Saturday, June 1, 2013

I feel ashamed

All day I have been feeling melancholy and I don't know why. I was sad yesterday, too and sent my kids all texts telling them how sorry I was for not being a very good Mom to them when they were growing up. Something inside is bothering me really bad and I almost feel hopeless because of my feelings. I feel like I ruined my kids childhoods because of my DID. They were forced to deal with more than any kids should have to deal with. Seeing me go in and out of the hospital, cutting and burning myself, alters coming out threatening my life. The list goes on and on. I almost feel ashamed of myself for how I was as a Mom. I couldn't help most of my behaviors but I was taught that I needed to take responsibility for my actions and I do.
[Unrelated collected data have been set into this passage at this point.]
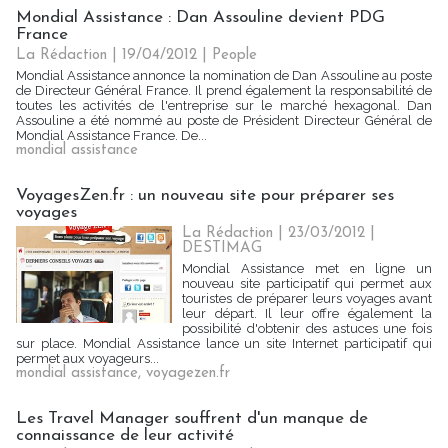
Mondial Assistance : Dan Assouline devient PDG
France
La Rédaction
| 19/04/2012
|
People
Mondial Assistance annonce la nomination de Dan Assouline au poste
de Directeur Général France. Il prend également la responsabilité de
toutes les activités de l'entreprise sur le marché hexagonal. Dan
Assouline a été nommé au poste de Président Directeur Général de
Mondial Assistance France. De...
mondial assistance
VoyagesZen.fr : un nouveau site pour préparer ses
voyages
La Rédaction
| 23/03/2012
|
DESTIMAG
Mondial Assistance met en ligne un
nouveau site participatif qui permet aux
touristes de préparer leurs voyages avant
leur départ. Il leur offre également la
possibilité d'obtenir des astuces une fois
sur place. Mondial Assistance lance un site Internet participatif qui
permet aux voyageurs...
mondial assistance
,
voyagezen.fr
Les Travel Manager souffrent d'un manque de
connaissance de leur activité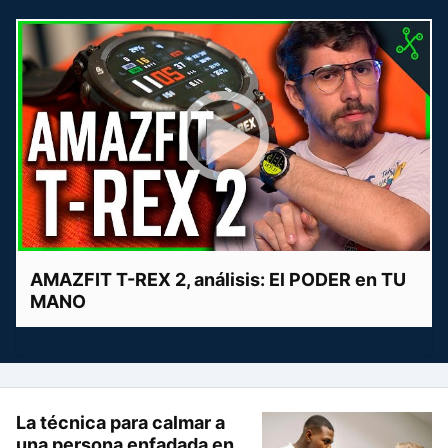
AMAZFIT T-REX 2, análisis: El PODER en TU
MANO
La técnica para calmar a
una persona enfadada en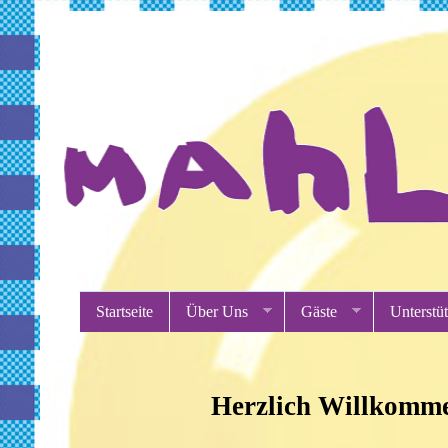
Startseite
Über Uns
Gäste
Unterstü
Herzlich Willkomme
My family are all downstairs playing a game and I was invited to play but don't feel up to it. I feel lackluster and blah, I am not even in the mood to play with my granddaughter. I feel so bad because I want kids to feel special and loved and now it seems I'm letting another generation down. I know a lot has gone on with me lately and the new ones inside could be triggering me. I just can't figure it out and I want to curl up in a ball and cry right now :(

2 comments:

  1. Hugs. You know it will pass.

    ReplyDelete
  2. I know it just seems like it lasts forever while in it.